You: "Your pressures are in the normal range, especially when corrected downward to 15 mmHg OD and 17 mmHg OS in consideration of your thick corneal readings.

"Your ocular health is totally normal with the exception of early cataracts that are of no consequence at this point.

"You have a congenital variation of the optic nerves called tilted discs that give the appearance of glaucoma. We have evaluated the discs with the latest optic nerve head tomographic analysis and have found that you're totally within normal limits for your age.

"As you can see, your visual field shows a loss of vision in the upper left of both eyes. This test implies that you have something interfering with the fibers that conduct the image from your eyes to the seeing part of your brain (the occipital cortex). I have concern that this is causing you to have "blur" in the left side of your vision and may be associated with your headaches.

"I'm going to set up an appointment for you to see a neurological specialist. Unfortunately, these appointments are often four to six months out, so I'm also going to order a magnetic resonance imaging (MRI) of your brain and eyes over the next few days. With your permission, I'm also going to inform your family physician of what I'm doing."

Don't put all your eggs in one basket

While evolving technology is wonderful, significant pitfalls do exist in placing all of your faith in tests. The true practice of health care involves listening to signs, symptoms and the temporal presentation of both. The clinical decision-making algorithm begins and ends with the doctor-patient discussion, which differential diagnosis tests influence.

When evaluating and managing my glaucoma patients, I rely heavily on optic nerve head tomographic analysis because it's a true objective test. The subjectivity and questionable repeatability of visual fields often confound the value of the information. The technology of the scanning laser is so remarkable that I have to remind myself daily of the importance of the fact that I must listen to the patient and remember that he may have other issues besides glaucoma.

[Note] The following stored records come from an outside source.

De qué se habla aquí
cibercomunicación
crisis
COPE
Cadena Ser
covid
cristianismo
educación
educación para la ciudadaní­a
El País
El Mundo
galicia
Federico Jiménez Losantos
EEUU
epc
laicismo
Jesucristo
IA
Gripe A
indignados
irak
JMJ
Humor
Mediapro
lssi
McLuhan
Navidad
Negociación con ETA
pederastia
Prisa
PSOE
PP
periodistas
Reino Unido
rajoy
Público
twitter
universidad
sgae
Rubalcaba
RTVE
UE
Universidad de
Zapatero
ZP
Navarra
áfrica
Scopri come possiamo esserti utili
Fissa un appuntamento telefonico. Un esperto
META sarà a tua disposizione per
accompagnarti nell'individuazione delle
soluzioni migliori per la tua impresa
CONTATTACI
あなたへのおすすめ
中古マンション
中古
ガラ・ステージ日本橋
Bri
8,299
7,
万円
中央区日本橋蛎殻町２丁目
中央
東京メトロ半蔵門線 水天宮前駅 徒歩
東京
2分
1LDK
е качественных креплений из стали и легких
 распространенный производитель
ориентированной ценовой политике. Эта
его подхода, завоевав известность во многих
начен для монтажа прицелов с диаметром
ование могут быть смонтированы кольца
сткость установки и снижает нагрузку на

Visual fields add dimension and depth to managing a patient and neither confirm nor deny the scanning laser findings. In the diagnostic-management algorithm, tests are important only when viewed in the gestalt.

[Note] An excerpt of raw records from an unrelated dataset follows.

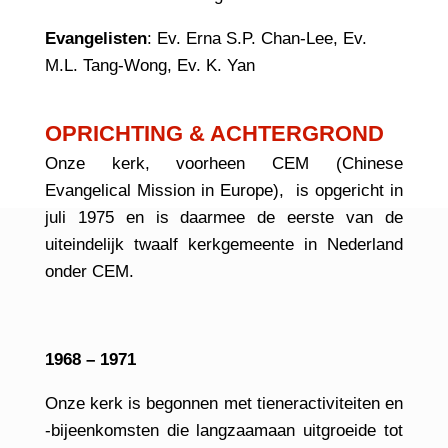
Evangelisten
: Ev. Erna S.P. Chan-Lee, Ev.
M.L. Tang-Wong, Ev. K. Yan
OPRICHTING & ACHTERGROND
Onze kerk, voorheen CEM (Chinese
Evangelical Mission in Europe), is opgericht in
juli 1975 en is daarmee de eerste van de
uiteindelijk twaalf kerkgemeente in Nederland
onder CEM.
1968 – 1971
Onze kerk is begonnen met tieneractiviteiten en
-bijeenkomsten die langzaamaan uitgroeide tot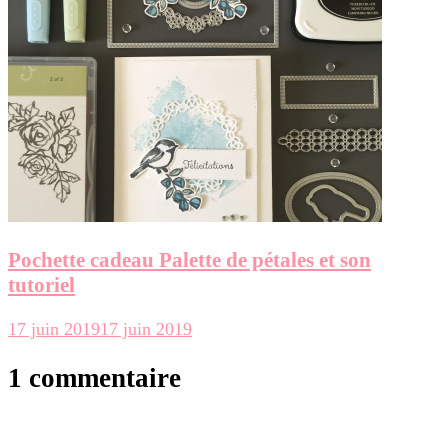
Pochette cadeau Palette de pétales et son
tutoriel
17 juin 2019
17 juin 2019
1 commentaire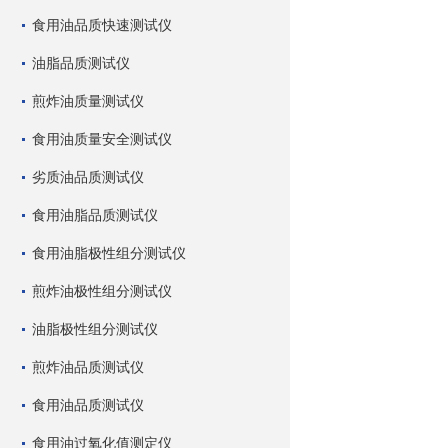
食用油品质快速测试仪
油脂品质测试仪
煎炸油质量测试仪
食用油质量安全测试仪
劣质油品质测试仪
食用油脂品质测试仪
食用油脂极性组分测试仪
煎炸油极性组分测试仪
油脂极性组分测试仪
煎炸油品质测试仪
食用油品质测试仪
食用油过氧化值测定仪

As an additional note, within the framework of visual field testing, I have concerns about frequency doubling technology that's seemingly supplanting threshold testing. Remember that frequency-doubling technology is exquisite in detecting and managing glaucoma patients, but that it may fall short in the detection of "neurological" anomalies. We often lose sight of the fact that the eyeball is connected to the occipital cortex. 

Dr. Gaddie is an adjunct assistant professor of optometry at Northeastern State University College of Optometry. He's a member of the American Optometric Association and is a Fellow of the American Academy of Optometry.